*DIRECTIONS FOR THIS TASK*
A single number is the answer here: how many lines of the entries contain "acier"?

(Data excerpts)

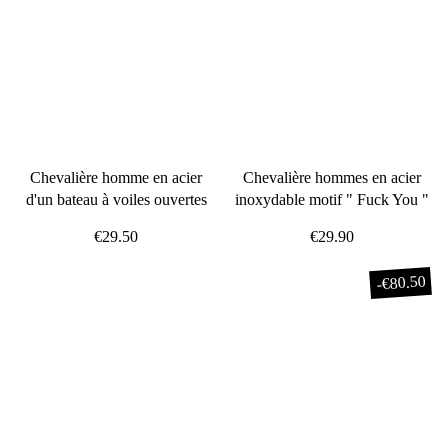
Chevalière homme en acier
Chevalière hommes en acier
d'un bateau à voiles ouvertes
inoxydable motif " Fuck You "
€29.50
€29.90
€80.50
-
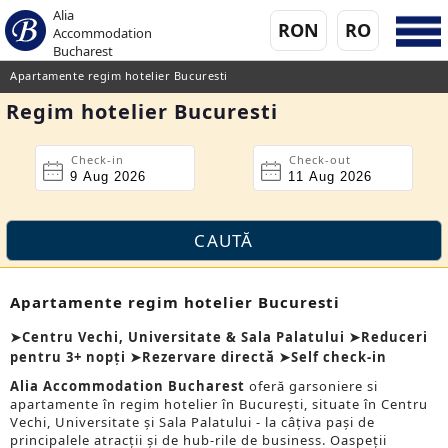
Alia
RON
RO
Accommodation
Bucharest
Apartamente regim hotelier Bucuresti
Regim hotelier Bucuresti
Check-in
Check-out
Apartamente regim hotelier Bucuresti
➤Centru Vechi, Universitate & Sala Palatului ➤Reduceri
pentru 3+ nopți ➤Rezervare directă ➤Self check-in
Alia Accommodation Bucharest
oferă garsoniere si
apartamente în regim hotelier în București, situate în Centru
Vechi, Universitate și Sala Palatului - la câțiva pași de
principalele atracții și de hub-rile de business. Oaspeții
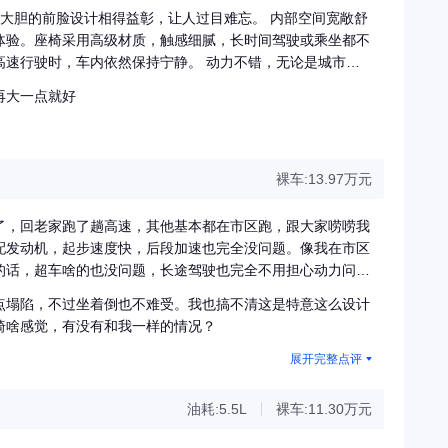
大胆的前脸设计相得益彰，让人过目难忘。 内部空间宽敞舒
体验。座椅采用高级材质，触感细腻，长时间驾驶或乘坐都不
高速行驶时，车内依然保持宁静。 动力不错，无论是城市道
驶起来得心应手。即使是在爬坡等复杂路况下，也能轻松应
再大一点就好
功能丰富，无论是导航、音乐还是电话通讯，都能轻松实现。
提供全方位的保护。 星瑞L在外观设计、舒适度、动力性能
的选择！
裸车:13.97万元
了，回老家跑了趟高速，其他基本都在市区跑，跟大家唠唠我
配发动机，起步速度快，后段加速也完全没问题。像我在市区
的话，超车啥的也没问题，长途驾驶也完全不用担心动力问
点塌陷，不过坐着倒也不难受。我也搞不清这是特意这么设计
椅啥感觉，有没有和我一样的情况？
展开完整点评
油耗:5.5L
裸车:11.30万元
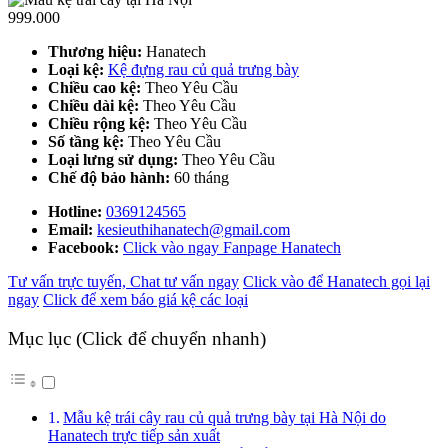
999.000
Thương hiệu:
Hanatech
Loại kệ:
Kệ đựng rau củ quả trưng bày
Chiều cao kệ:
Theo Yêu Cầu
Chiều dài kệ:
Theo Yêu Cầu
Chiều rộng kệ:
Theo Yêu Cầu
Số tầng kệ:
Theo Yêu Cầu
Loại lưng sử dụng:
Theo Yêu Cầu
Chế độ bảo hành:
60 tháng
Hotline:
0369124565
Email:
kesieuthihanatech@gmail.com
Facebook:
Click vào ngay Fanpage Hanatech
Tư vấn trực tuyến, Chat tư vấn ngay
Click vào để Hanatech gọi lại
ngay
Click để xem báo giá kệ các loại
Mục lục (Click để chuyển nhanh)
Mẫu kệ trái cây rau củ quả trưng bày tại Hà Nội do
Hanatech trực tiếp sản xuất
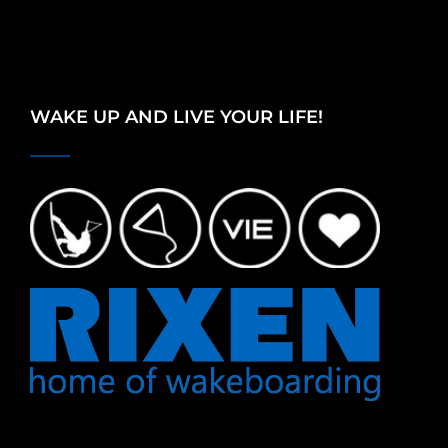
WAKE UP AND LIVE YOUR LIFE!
--
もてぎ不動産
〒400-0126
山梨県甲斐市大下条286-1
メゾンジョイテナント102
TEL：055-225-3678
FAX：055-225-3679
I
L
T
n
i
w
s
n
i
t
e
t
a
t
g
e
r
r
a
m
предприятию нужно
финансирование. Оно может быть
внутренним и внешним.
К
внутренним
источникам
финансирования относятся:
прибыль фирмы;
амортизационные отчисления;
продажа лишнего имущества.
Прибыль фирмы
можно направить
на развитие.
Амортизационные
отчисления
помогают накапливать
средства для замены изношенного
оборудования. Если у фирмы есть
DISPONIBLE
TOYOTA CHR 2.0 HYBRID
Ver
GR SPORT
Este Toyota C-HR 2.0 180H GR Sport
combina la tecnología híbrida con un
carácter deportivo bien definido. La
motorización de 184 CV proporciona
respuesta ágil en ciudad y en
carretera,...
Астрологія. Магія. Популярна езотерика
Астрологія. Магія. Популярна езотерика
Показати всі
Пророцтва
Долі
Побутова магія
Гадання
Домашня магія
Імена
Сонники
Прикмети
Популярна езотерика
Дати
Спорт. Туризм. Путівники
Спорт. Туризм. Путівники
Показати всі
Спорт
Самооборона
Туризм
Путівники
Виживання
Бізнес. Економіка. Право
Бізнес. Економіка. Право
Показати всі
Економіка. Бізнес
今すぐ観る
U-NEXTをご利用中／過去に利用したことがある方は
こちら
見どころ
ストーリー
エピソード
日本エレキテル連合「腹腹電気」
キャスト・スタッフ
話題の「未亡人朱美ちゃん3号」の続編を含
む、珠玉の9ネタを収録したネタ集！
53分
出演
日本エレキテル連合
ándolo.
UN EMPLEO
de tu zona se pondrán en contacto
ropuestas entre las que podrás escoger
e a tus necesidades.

*RESULT FOR THIS EXERCISE*
2